Siempre estuve acosado por el temor a los fantasmas hasta que, distraídamente, pasé de una habitación a otra sin utilizar los medios comunes.


TELEFONOS
Mireia Sentís
España (1947)

En esa ciudad compuesta únicamente de carreteras, todo, absolutamente todo, lo había solucionado a través del teléfono. Llamaba a un sitio e invariablemente respondía una grabación amable y segura ofreciendo un interminable menú con todos los detalles para ajustarse a la petición del cliente. A cada propuesta le correspondía un número. Al apretar el adecuado la misma voz volvía a dividir las posibilidades. Al cabo de varias pulsaciones, sólo quedaba mandar el cheque, recoger los paquetes al pie de la puerta o esperar los papeles por correo. Un día necesitó los horarios de trenes. Esta vez, después del saludo rutinario, no hubo menú sino una pregunta directa: "¿Qué puedo hacer por usted?". Se quedó cortada, se le hizo un nudo en la garganta y colgó. Entonces se puso a llorar.


LA SALVACION
Adolfo Bioy Casares
Argentina (1914-1999)
 
Esta es una historia de tiempos y de reinos pretéritos. El escultor paseaba con el tirano por los jardines del palacio.

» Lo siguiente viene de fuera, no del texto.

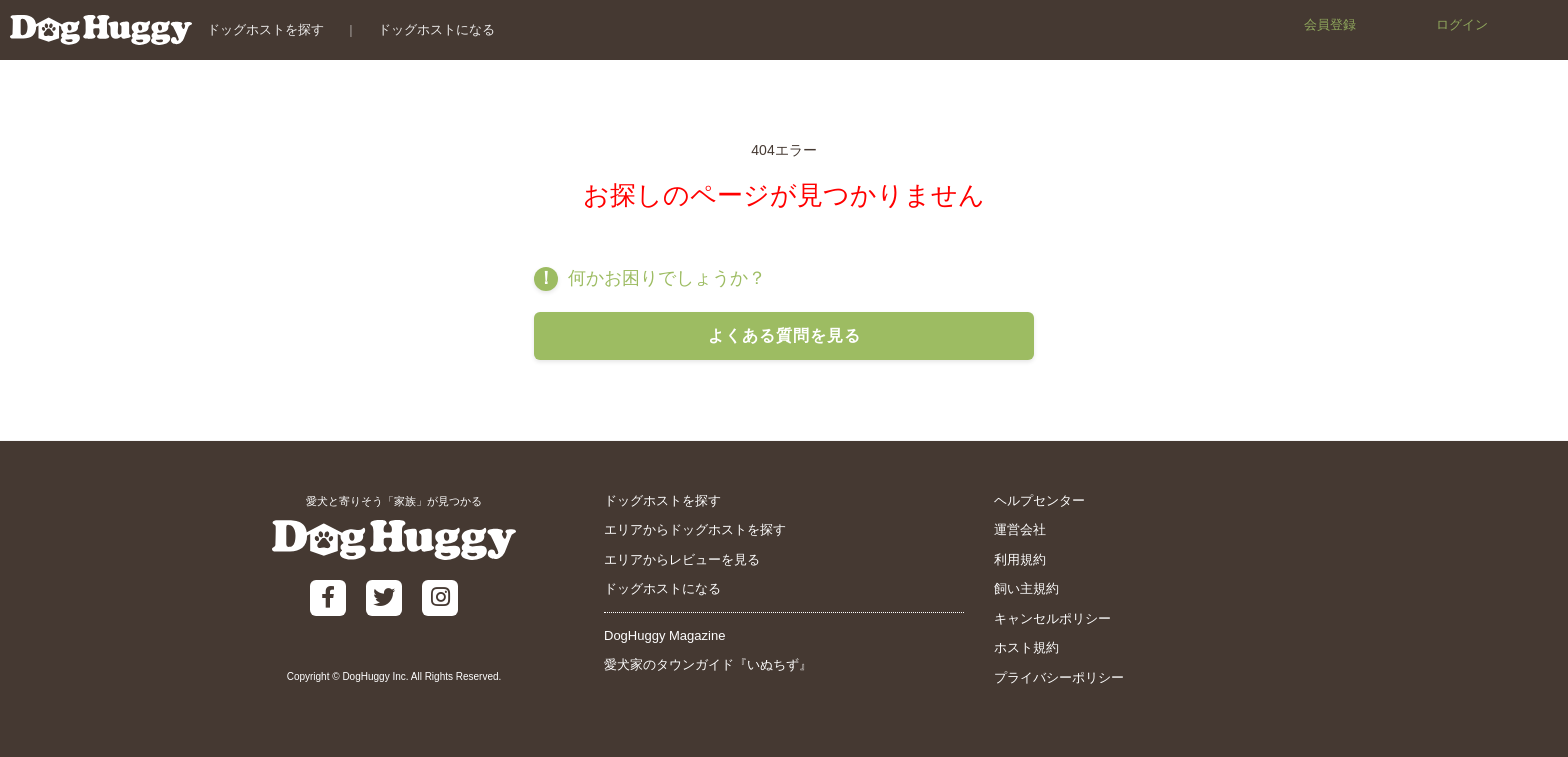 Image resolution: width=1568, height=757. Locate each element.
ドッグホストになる (436, 29)
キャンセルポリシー (1052, 618)
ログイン (1462, 24)
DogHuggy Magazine (664, 635)
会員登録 (1330, 24)
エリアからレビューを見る (682, 559)
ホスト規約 (1026, 647)
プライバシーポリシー (1059, 677)
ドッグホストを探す (265, 29)
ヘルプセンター (1039, 500)
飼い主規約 (1026, 588)
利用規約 (1020, 559)
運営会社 (1020, 529)
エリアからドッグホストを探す (695, 529)
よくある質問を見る (784, 335)
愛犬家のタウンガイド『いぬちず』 (708, 664) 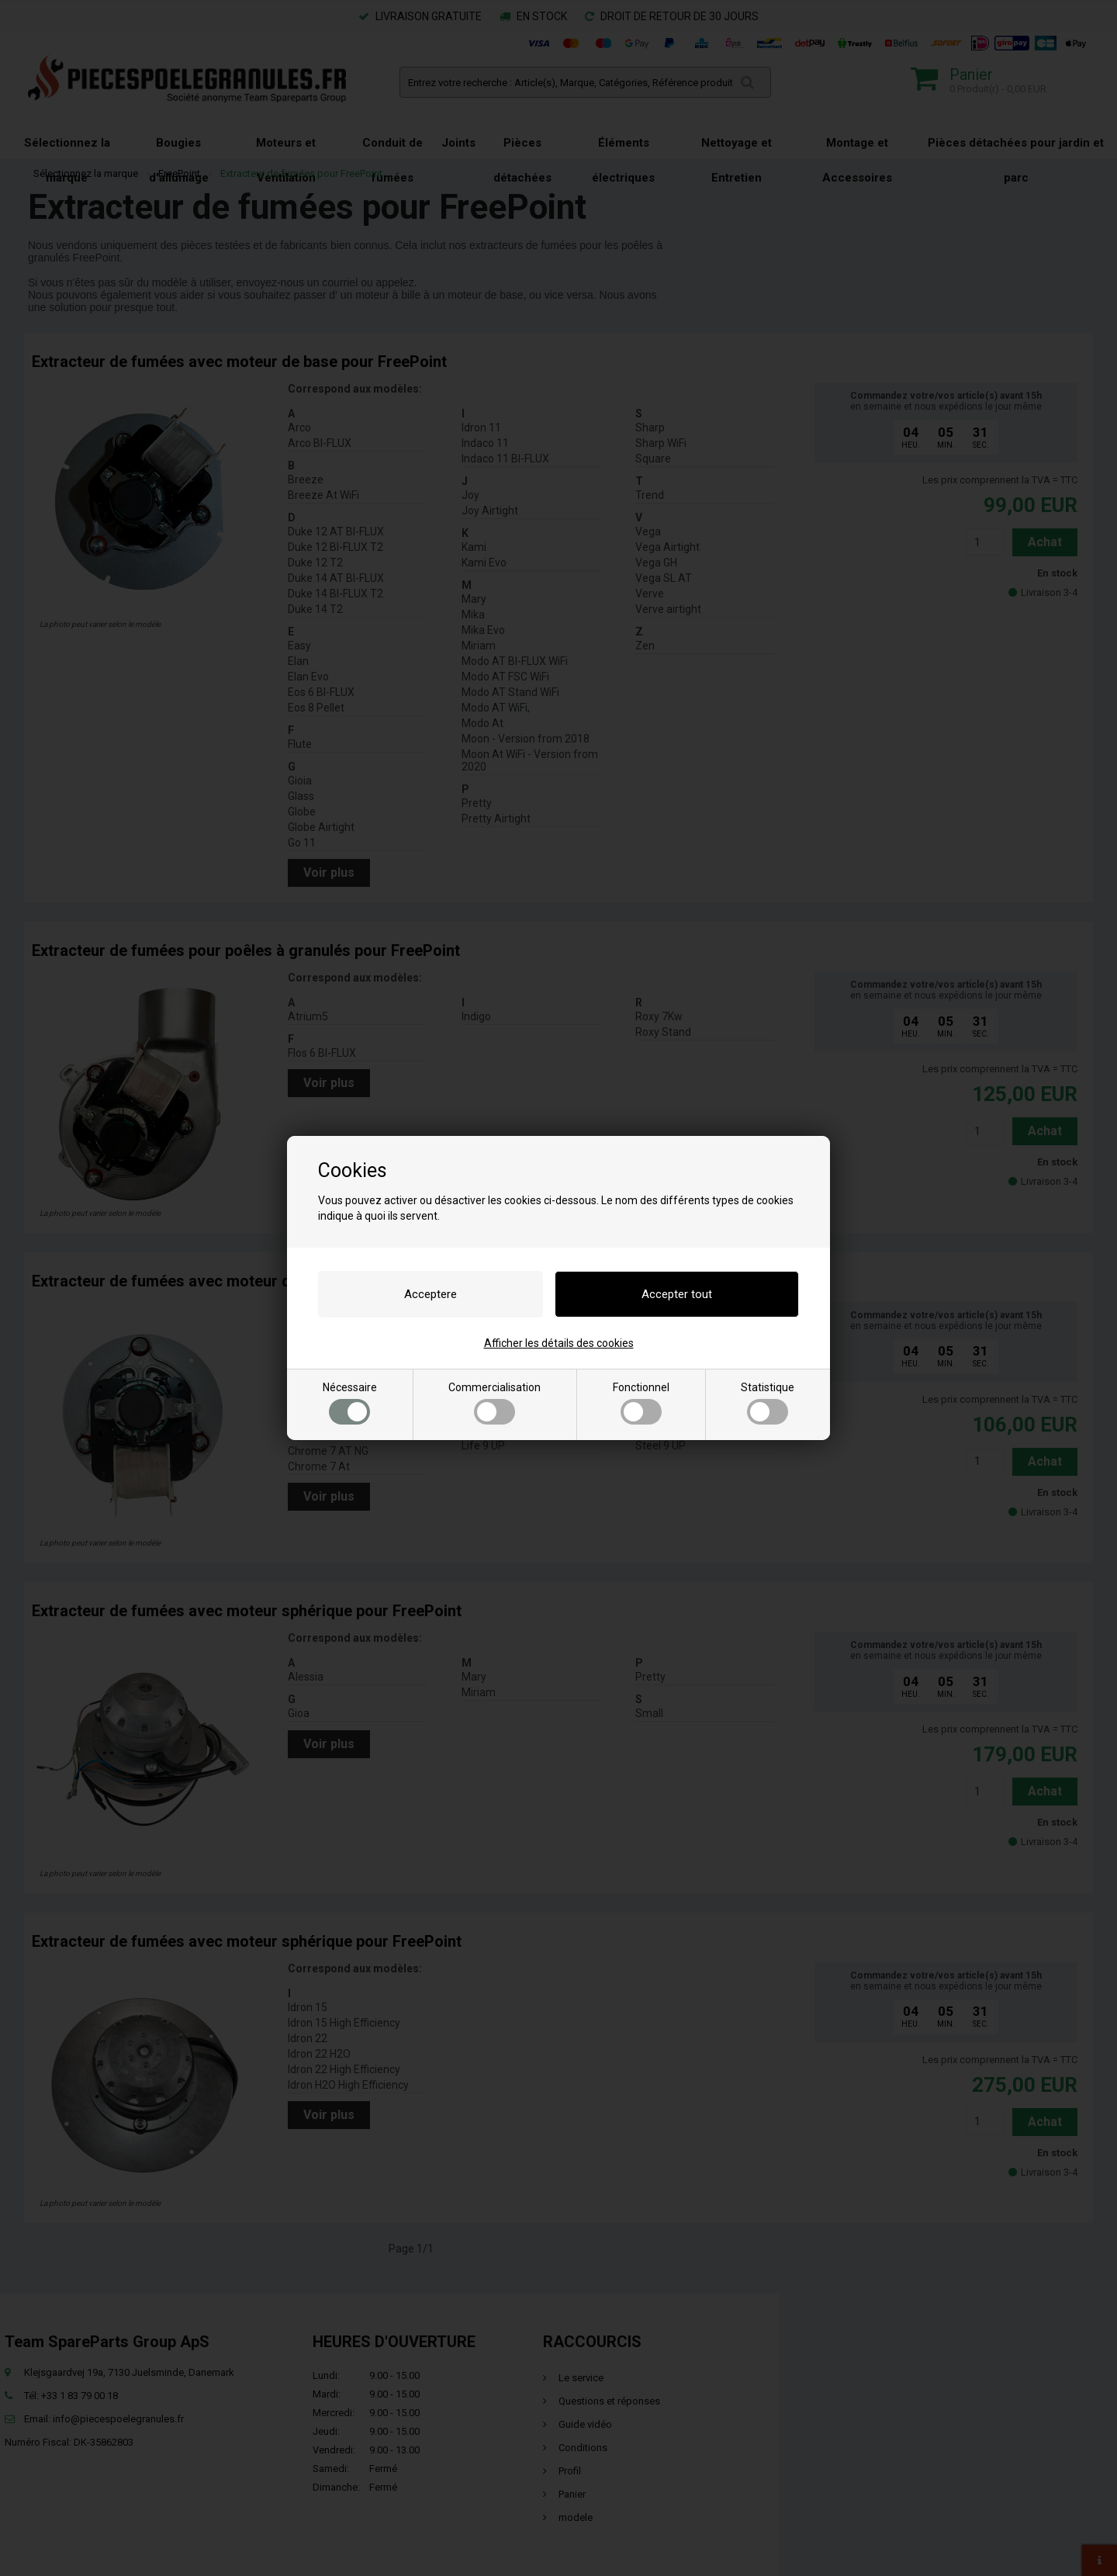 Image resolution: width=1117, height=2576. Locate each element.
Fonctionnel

Más allá del laberinto para los extranjeros ilustres, en el extremo de la alameda de los filósofos decapitados, el escultor presentó su última obra: una náyade que era una fuente. Mientras abundaba en explicaciones técnicas y disfrutaba de la embriaguez del triunfo, el artista advirtió en el hermoso rostro de su protector una sombra amenazadora. Comprendió la causa. "¿Cómo un ser tan ínfimo -sin duda estaba pensando el tirano- es capaz de lo que yo, pastor de pueblos, soy incapaz?". Entonces un pájaro, que bebía en la fuente, huyó alborozado por el aire y el escultor discurrió la idea que lo salvaría. "Por humildes que sean -dijo indicando al pájaro- hay que reconocer que vuelan mejor que nosotros".